All living organisms contain DNA, providing the instructions for all of the varied activities its cells need to carry out. The totality of an organisms DNA is called a genome and distinct regions within this, called genes, encode all of the cells’ molecular machinery. When the first genome was sequenced scientists relied on manual annotation of these gene regions, but as the genomic revolution of the mid 2000’s unfolded, the rate of genome sequencing dramatically increased and the development of effective automated annotation took precedence.

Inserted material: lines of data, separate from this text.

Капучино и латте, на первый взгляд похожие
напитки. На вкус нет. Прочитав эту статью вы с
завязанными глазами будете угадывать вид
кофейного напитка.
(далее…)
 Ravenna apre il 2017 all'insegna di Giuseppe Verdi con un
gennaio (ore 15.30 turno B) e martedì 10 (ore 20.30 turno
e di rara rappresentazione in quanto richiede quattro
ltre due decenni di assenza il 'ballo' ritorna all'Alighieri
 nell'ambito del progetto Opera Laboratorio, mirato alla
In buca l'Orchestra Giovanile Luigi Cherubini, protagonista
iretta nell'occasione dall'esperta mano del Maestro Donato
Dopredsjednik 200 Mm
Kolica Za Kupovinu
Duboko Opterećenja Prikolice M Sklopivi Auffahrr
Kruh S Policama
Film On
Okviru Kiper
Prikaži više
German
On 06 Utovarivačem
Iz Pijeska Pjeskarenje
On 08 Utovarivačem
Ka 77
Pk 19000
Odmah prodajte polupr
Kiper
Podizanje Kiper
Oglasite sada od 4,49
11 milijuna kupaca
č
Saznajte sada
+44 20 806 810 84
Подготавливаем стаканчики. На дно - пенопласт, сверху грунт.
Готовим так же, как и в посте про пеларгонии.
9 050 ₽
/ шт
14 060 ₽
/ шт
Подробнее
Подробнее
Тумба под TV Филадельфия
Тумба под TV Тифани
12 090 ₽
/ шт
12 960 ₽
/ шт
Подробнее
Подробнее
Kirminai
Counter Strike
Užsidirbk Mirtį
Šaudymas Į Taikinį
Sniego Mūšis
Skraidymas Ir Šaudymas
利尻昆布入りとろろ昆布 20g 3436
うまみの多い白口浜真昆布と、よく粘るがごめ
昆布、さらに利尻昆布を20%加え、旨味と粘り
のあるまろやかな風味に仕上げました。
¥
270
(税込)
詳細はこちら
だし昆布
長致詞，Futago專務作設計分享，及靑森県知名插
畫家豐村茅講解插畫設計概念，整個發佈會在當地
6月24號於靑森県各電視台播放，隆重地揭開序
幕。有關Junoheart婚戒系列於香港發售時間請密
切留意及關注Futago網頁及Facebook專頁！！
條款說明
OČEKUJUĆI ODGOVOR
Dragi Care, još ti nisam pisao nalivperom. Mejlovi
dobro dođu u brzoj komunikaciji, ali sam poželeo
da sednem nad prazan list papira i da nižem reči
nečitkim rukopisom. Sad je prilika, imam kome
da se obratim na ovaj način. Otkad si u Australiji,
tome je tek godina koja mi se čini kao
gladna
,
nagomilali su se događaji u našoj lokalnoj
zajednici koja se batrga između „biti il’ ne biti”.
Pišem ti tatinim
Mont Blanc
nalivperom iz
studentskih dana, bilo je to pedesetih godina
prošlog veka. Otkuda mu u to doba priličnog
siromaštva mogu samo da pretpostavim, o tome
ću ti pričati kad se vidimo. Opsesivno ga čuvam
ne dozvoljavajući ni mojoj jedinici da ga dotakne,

Modern techniques are now able to identify where the genes reside with high accuracy, but finding the exact boundaries of those regions remains a challenging problem. In particular, the starting point of genes are especially difficult to accurately identify. This is important because a gene’s genomic sequence determines its function and the start often contains important regulatory instructions detailing e.g. localization of the final product. While researchers can manually identify these boundaries using experimental approaches, the laborious and costly nature of these experiments mean that in practice, this can only be performed for a handful of the many tens of thousands of genomes that have now been sequenced.
In order to bridge this widening gap Adam Giess and Eivind Valen from the CBU developed a powerful machine learning approach to predict the exact boundaries of genes. This approach leverages data from a method known as ribo-seq, which captures the molecular machinery in the act of decoding genes. While working with bacterial ribo-seq datasets Adam and Eivind noticed that a distinct pattern occurs when a the machinery interacts with the start of a gene. They then went on to demonstrate how this pattern can be used, in a generalizable method, to accurately annotate gene boundaries in two well known, highly studied bacterial species.
In this way they established a methodology that is able to fix the erroneous gene boundary assignments in existing genomes, and provide highly accurate gene predictions in the ever growing list of newly sequences genomes. Clearing an avenue for the study of a wide range of organisms at previously unprecedented levels of detail.